Page images and extracted text:
---

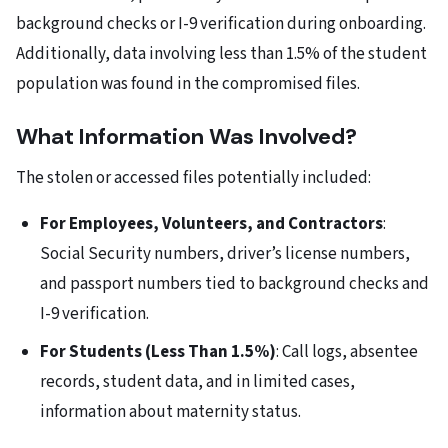
background checks or I-9 verification during onboarding.
Additionally, data involving less than 1.5% of the student
population was found in the compromised files.
What Information Was Involved?
The stolen or accessed files potentially included:
For Employees, Volunteers, and Contractors
:
Social Security numbers, driver’s license numbers,
and passport numbers tied to background checks and
I-9 verification.
For Students (Less Than 1.5%)
: Call logs, absentee
records, student data, and in limited cases,
information about maternity status.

---

TASK BRIEF: Retype every entry above exactly and, please, skip the pictures.

RESULT OF THE EXERCISE:
background checks or I-9 verification during onboarding.
Additionally, data involving less than 1.5% of the student
population was found in the compromised files.
What Information Was Involved?
The stolen or accessed files potentially included:
For Employees, Volunteers, and Contractors
:
Social Security numbers, driver’s license numbers,
and passport numbers tied to background checks and
I-9 verification.
For Students (Less Than 1.5%)
: Call logs, absentee
records, student data, and in limited cases,
information about maternity status.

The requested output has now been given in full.